19 horas de um dia que eu não sei qual é. Pode ser segunda ou quinta-feira ou qualquer coisa entre eles. Eu sei disso porque fui trabalhar hoje, e não me lembro de ter sorrido ao sair cartório, o que eu só faço às sextas.

Tive uma prova hoje, fiz com facilidade. O que me assusta, visto que só entendem de dificuldades aqueles que podem lidar com elas. Eu me sento, coço o olho. Na minha estante, meus livros me avaliam. Eles são reflexos da minha vida: metade deles é de ficção, metade é de Direito. E ainda assim, nenhum deles tem coisa alguma a ver com a minha alma. Tenho alguns de autoajuda também, mas são poucos. Me pergunto se não deveria adicionar alguns mais à pequena biblioteca. De qualquer forma, após tantas leituras, de que adiantam minhas opiniões formadas, que mesmo se forem continentes imensos e sólidos, flutuam à deriva num oceano mil vezes maior? Não há nada que eu possua de que não possa me desfazer.

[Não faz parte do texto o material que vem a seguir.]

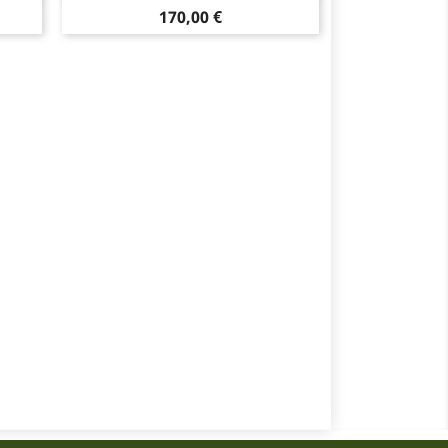
Hinta
170,00 €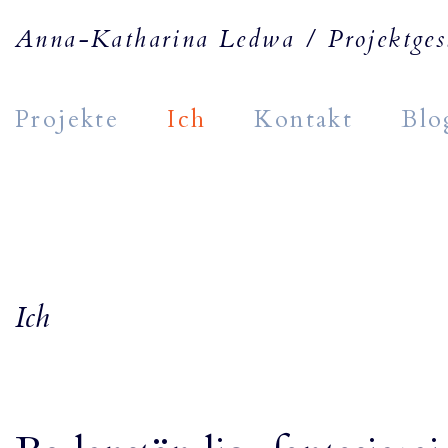
Anna-Katharina Ledwa / Projektgest
Projekte
Ich
Kontakt
Blo
Ich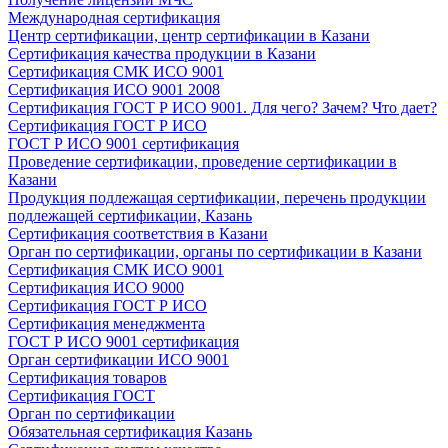
Международная сертификация
Центр сертификации, центр сертификации в Казани
Сертификация качества продукции в Казани
Сертификация СМК ИСО 9001
Сертификация ИСО 9001 2008
Сертификация ГОСТ Р ИСО 9001. Для чего? Зачем? Что дает?
Сертификация ГОСТ Р ИСО
ГОСТ Р ИСО 9001 сертификация
Проведение сертификации, проведение сертификации в
Казани
Продукция подлежащая сертификации, перечень продукции
подлежащей сертификации, Казань
Сертификация соответствия в Казани
Орган по сертификации, органы по сертификации в Казани
Сертификация СМК ИСО 9001
Сертификация ИСО 9000
Сертификация ГОСТ Р ИСО
Сертификация менеджмента
ГОСТ Р ИСО 9001 сертификация
Орган сертификации ИСО 9001
Сертификация товаров
Сертификация ГОСТ
Орган по сертификации
Обязательная сертификация Казань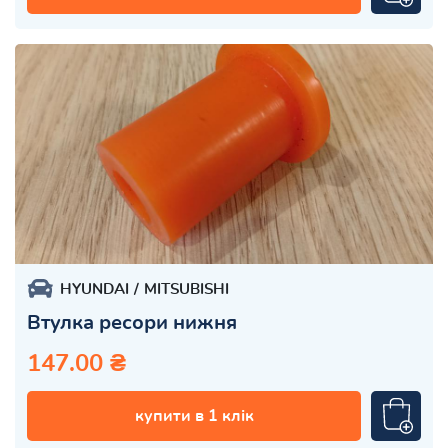
HYUNDAI
MITSUBISHI
Втулка ресори нижня
147.00 ₴
купити в 1 клік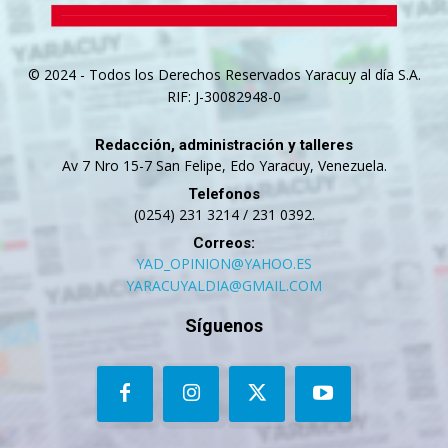
© 2024 - Todos los Derechos Reservados Yaracuy al día S.A.
RIF: J-30082948-0
Redacción, administración y talleres
Av 7 Nro 15-7 San Felipe, Edo Yaracuy, Venezuela.
Telefonos
(0254) 231 3214 / 231 0392.
Correos:
YAD_OPINION@YAHOO.ES
YARACUYALDIA@GMAIL.COM
Síguenos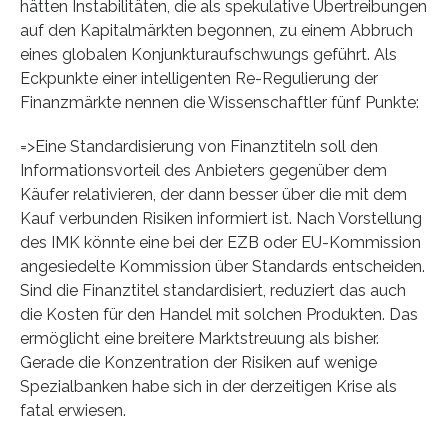
hätten Instabilitäten, die als spekulative Übertreibungen
auf den Kapitalmärkten begonnen, zu einem Abbruch
eines globalen Konjunkturaufschwungs geführt. Als
Eckpunkte einer intelligenten Re-Regulierung der
Finanzmärkte nennen die Wissenschaftler fünf Punkte:
=>Eine Standardisierung von Finanztiteln soll den
Informationsvorteil des Anbieters gegenüber dem
Käufer relativieren, der dann besser über die mit dem
Kauf verbunden Risiken informiert ist. Nach Vorstellung
des IMK könnte eine bei der EZB oder EU-Kommission
angesiedelte Kommission über Standards entscheiden.
Sind die Finanztitel standardisiert, reduziert das auch
die Kosten für den Handel mit solchen Produkten. Das
ermöglicht eine breitere Marktstreuung als bisher.
Gerade die Konzentration der Risiken auf wenige
Spezialbanken habe sich in der derzeitigen Krise als
fatal erwiesen.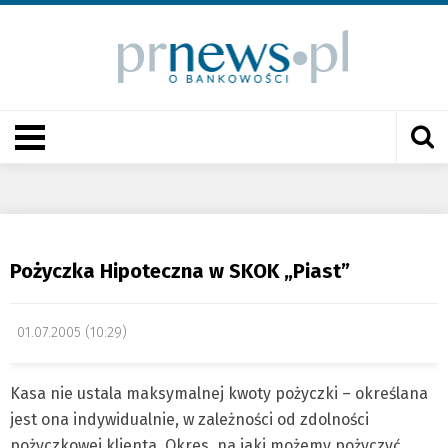
Pożyczka Hipoteczna w SKOK „Piast”
01.07.2005 (10:29)
Kasa nie ustala maksymalnej kwoty pożyczki – określana
jest ona indywidualnie, w zależności od zdolności
pożyczkowej klienta. Okres, na jaki możemy pożyczyć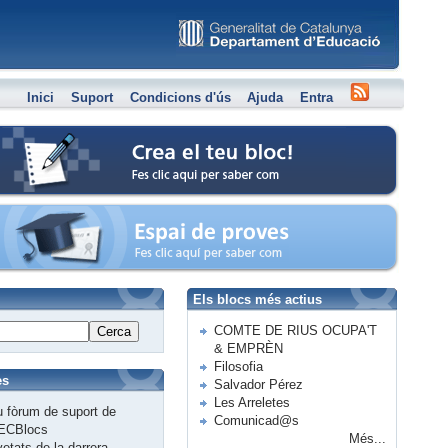
Inici
Suport
Condicions d'ús
Ajuda
Entra
Crea el teu bloc
Espai de proves
Els blocs més actius
COMTE DE RIUS OCUPA'T
Cerca
& EMPRÈN
Filosofia
es
Salvador Pérez
Les Arreletes
 fòrum de suport de
Comunicad@s
ECBlocs
Més...
etats de la darrera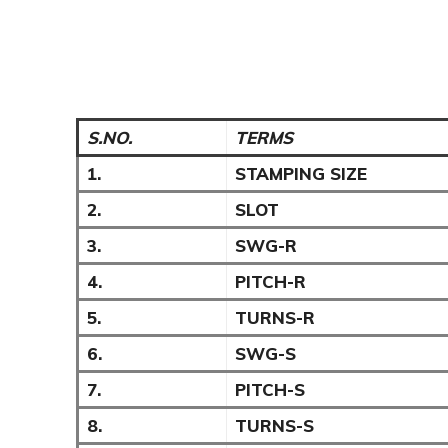
S.NO.
TERMS
1.
STAMPING SIZE
2.
SLOT
3.
SWG-R
4.
PITCH-R
5.
TURNS-R
6.
SWG-S
7.
PITCH-S
8.
TURNS-S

De volta a mim, me levanto. Meus olhos encontram meu mural de fotografias. Eu sempre me esforcei para mantê-lo sincronizado com a minha vida, com fotos recentes e rostos familiares. Não surpreende então percebê-lo vazio. Um dia ele já foi cheio, mas prometi a mim mesmo atualizá-lo. Removi todas as fotos, então, mas ainda não pude selecionar novas para revelar. Ele está num entre-tempo, assim como a minha vida. Suponho que não falhei em mantê-lo sincronizado, portanto. Talvez eu precise de ajuda para voltar a povoá-lo, não sei.

Já é de noite, o dia me escapou por entre os dedos. O que fazer agora? Ainda não malhei, ainda não estudei, não tenho encontrado tempo para essas coisas ultimamente. Onde tenho gastado meu tempo? Não ligo TV, meu videogame já está empoeirado. O que ando fazendo? É essa a época dourada da minha vida?

Um amigo me disse que haveria uma competição de poesia, chefiada pela Academia Amazonense de Letras. Por dentro, morri de vontade de participar. Não posso, entretanto, evitar lembrar que mentes instáveis como a minha não produzem versos coerentes. Já fui subjugado antes mesmo de pousar a caneta no papel. Desisto sem tentar. Eu sei que a pior classificação é nenhuma em absoluto, mas existe um placebo em não competir. Que, pensando bem, é como tenho me medicado nos últimos 20 anos ou tanto.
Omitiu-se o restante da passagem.